Data entries

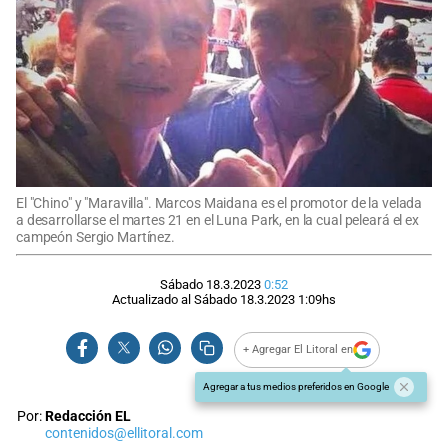
El "Chino" y "Maravilla". Marcos Maidana es el promotor de la velada
a desarrollarse el martes 21 en el Luna Park, en la cual peleará el ex
campeón Sergio Martínez.
Sábado 18.3.2023
0:52
Actualizado al
Sábado 18.3.2023
1:09
hs
+ Agregar El Litoral en
Agregar a tus medios preferidos en Google
Por:
Redacción EL
contenidos@ellitoral.com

- **ASSIGNED TASK**:
The answer must be every line of the records above that holds the word "Agregar".

- **RESPONSE**:
+ Agregar El Litoral en
Agregar a tus medios preferidos en Google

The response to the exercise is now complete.